Correct, though this is only an implementation limit and not a format limit.

We have a patch to increase the htree depth to 3 levels and beyond 2GB directories, but it needs e2fsck support still, and it needs to be separated from a patch that also allows multi-threaded access to the same directory (though not via the VFS, unfortunately).

You can find this patch in the Lustre Git repo at git.whamcloud.com/fs/lustre-release in the ldiskfs/patches directory, if you are interested in this.

Cheers, Andreas

2012-07-31 20:24:12

by Theodore Ts'o

[permalink] [raw]
Subject: Re: Questions about dx --- hash conflicts and limit

On Tue, Jul 31, 2012 at 09:12:24PM +0800, Wang Sheng-Hui wrote:
>
> I walked through the ext4/namei.c, but didn't find any
> code dealing with hash conflicts.
>
> I wonder if some name hash conflicts, how can they be stored
> and retrieved with the dir ops?

The hash lookup points us at a particular directory leaf block where
we start the search. All directory entries that have the same has are
stored in the same directory leaf block. What if there are more
directory entries that have the same hash than can fit in a single
leaf block? Then we look at the next block (by tree order) in the
directory. The low bit in the hash key is set to 1 in the index entry
to indicate that the block in question is a continuation block.

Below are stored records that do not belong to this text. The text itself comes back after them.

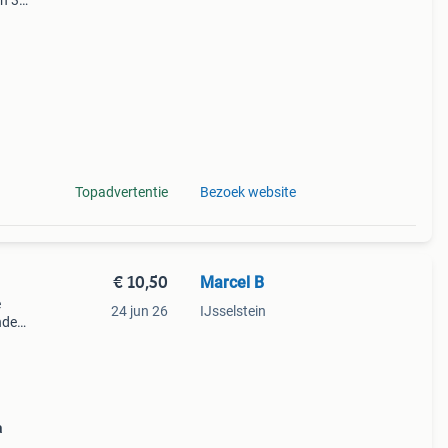
en 30
ag
ico /
Topadvertentie
Bezoek website
€ 10,50
Marcel B
e
24 jun 26
IJsselstein
nden,
is
a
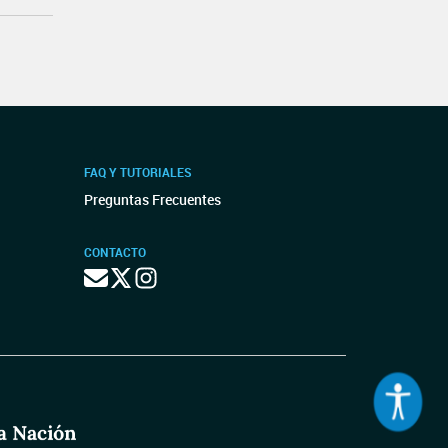
FAQ Y TUTORIALES
Preguntas Frecuentes
CONTACTO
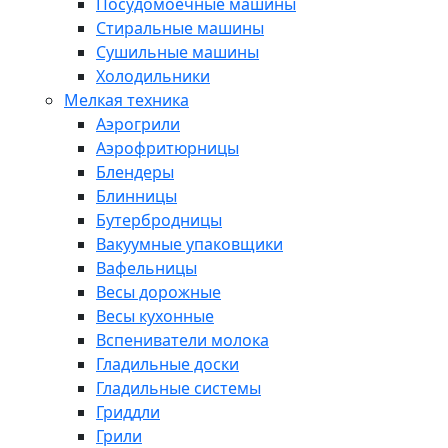
Посудомоечные машины
Стиральные машины
Сушильные машины
Холодильники
Мелкая техника
Аэрогрили
Аэрофритюрницы
Блендеры
Блинницы
Бутербродницы
Вакуумные упаковщики
Вафельницы
Весы дорожные
Весы кухонные
Вспениватели молока
Гладильные доски
Гладильные системы
Гриддли
Грили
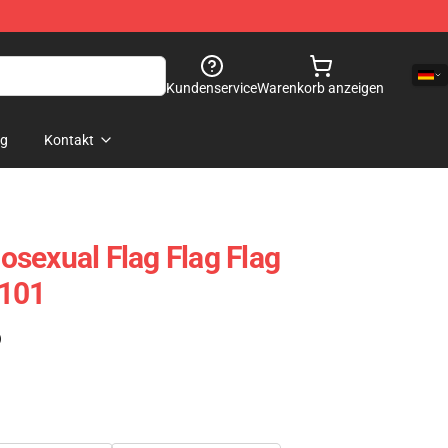
Kundenservice
Warenkorb anzeigen
og
Kontakt
sexual Flag Flag Flag
2101
)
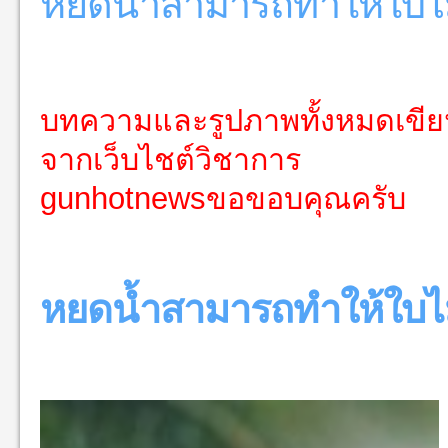
หยดน้ำสามารถทำให้ใบไม้
บทความและรูปภาพทั้งหมดเข
จากเว็บไชต์วิชาการ
gunhotnewsขอขอบคุณครับ
หยดน้ำสามารถทำให้ใบไม้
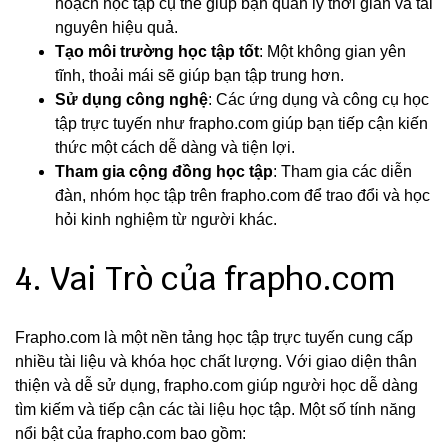
hoạch học tập cụ thể giúp bạn quản lý thời gian và tài
nguyên hiệu quả.
Tạo môi trường học tập tốt
: Một không gian yên
tĩnh, thoải mái sẽ giúp bạn tập trung hơn.
Sử dụng công nghệ
: Các ứng dụng và công cụ học
tập trực tuyến như frapho.com giúp bạn tiếp cận kiến
thức một cách dễ dàng và tiện lợi.
Tham gia cộng đồng học tập
: Tham gia các diễn
đàn, nhóm học tập trên frapho.com để trao đổi và học
hỏi kinh nghiệm từ người khác.
4. Vai Trò của frapho.com
Frapho.com là một nền tảng học tập trực tuyến cung cấp
nhiều tài liệu và khóa học chất lượng. Với giao diện thân
thiện và dễ sử dụng, frapho.com giúp người học dễ dàng
tìm kiếm và tiếp cận các tài liệu học tập. Một số tính năng
nổi bật của frapho.com bao gồm:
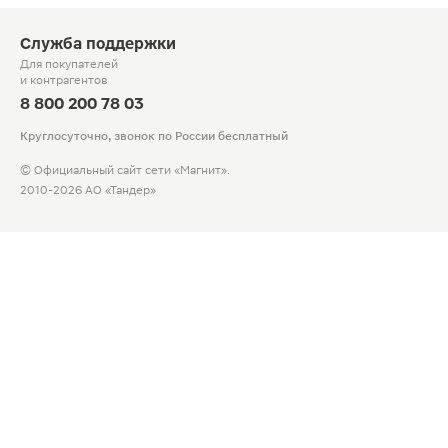
Служба поддержки
Для покупателей
и контрагентов
8 800 200 78 03
Круглосуточно, звонок по России бесплатный
© Официальный сайт сети «Магнит».
2010-2026 АО «Тандер»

The reason why we need to know about the continuation block is if you
have so many collisions that you they spill across not only different
index blocks, but the 2nd order index block. Basically, if you want
to ever muck with the namei code and try to improve it, there are all
sorts of scary edges cases you have to handle, and these are not well
documented. Sorry about that....

Unfortunately namei.c isn't well documented; the original author of
this code, Daniel Phillips didn't really believe in comments and
really liked very deeply indented functions. I did a huge amount of
cleanup before these patches were included in ext3, but looking back,
I wish I had done more cleanup and added more comments... :-(

BTW, if you *are* thinking about mucking about in the namei code, my
suggestion would be to create a new checksum function which does a
simple additive checksum, and then masks off all but the two lowest
bits, so you have a degenerate hash function which has only 4 possible
values. Then use a 1k block file system, and fill the directory with
lots and lots of files, and test away. That should stress all of the
various corner cases quite nicely. :-)

- Ted